Welcome to the Maxwell Leadership Executive Podcast, where our goal is to help you increase your reputation as a leader, increase your ability to influence others, and increase your ability to fully engage your team to deliver remarkable results. Hi, I’m Perry Holley, a Maxwell leadership facilitator and coach.

Chris Goede:

And I’m Chris Goede, executive vice president with Maxwell Leadership. Welcome, and thank you for joining. As we get started today, I want to encourage you to visit Maxwellleadership.com/podcast. There you can find out more about the five levels of leadership, which is really the basis of everything that we do in the corporate training consulting coaching side of our business and is what this podcast was really formed off of the methodology that John created so many years ago. And so if you’re interested to learn more about that model, how it can help your team, I want to encourage you to go there, fill out a form. And or if you have a question for us or a comment we would love to hear from you. Well, today’s topic, I’m…

Perry Holley:

It’s not a topic it’s an event.

Chris Goede:

Yeah, I’m going to stop real quick. The first thing I want to do is just say, thank you. Man, you for helping drive 200, our production team with Jake and them and getting us to 200. This topic is real. The topic today is podcast number 200. And then, we’re going to talk about five lessons that we learned. And so I love what you did right there. I just set up the stage of saying, hey, this is about the five levels of leadership, and you got five lessons.

Perry Holley:

I love that. I’m proud of you.

Chris Goede:

It took you 200 episodes to do this, but I’m proud of you for doing this.

Perry Holley:

Got five in there, again.

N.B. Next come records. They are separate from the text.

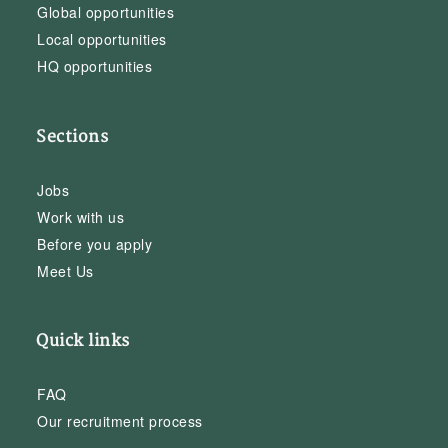
Global opportunities
Local opportunities
HQ opportunities
Sections
Jobs
Work with us
Before you apply
Meet Us
Quick links
FAQ
Our recruitment process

I knew you would appreciate that, and I appreciate your partnership in this. It’s been, like you said, we started and thought, well, after we covered the first five levels, that was podcast number six, what are we going to do now? And we’ve just had the most fun. It’s been a great learning experience. And we have learned a ton. I thought that’s where I would go today was some lessons that we’ve learned in doing the podcast that I think apply to every leader.

Chris Goede:

They do. Yeah. And so let me back you up and tell you how this started. And Perry, you were coaching me at the time.

Perry Holley:

That’s right.

Chris Goede:

You were part of our team, but I also asked you to coach me and spend some time working through some things from a leadership standpoint. So I was starting this podcast, and I wanted to be based on the five levels of leadership. And I wanted to talk about the competencies that came along with it. And one of the things I did was I recorded the first episode, and I did it by myself which was horrendous. Let me just start with saying.

Perry Holley:

Wasn’t horrendous.

Chris Goede:

It was monotone. It was boring. I think our producer at the time probably fell asleep. And that’s why it ran to 42 minutes instead of now we’re keep it on 20. But I sent it to you. And I said, hey, as a coach of mine, I want to send this. I just want some feedback. And I loved his feedback, because he said, you want some help? We can do it together. And I was like, well, I don’t know how to take that feedback, right? Like was it that bad? And I know that we joke about it to this day.

Perry Holley:

All I said was, I said, were you reading that? And you said, could you tell? I said, yeah a little.

Chris Goede:

Yeah.

Perry Holley:

So I have an idea.

Chris Goede:

It was great. Yeah, and so out of that, it started our relationship of doing this podcast together, and the lessons that we’ve learned starting with that one, which is going to lead us to the very first lesson.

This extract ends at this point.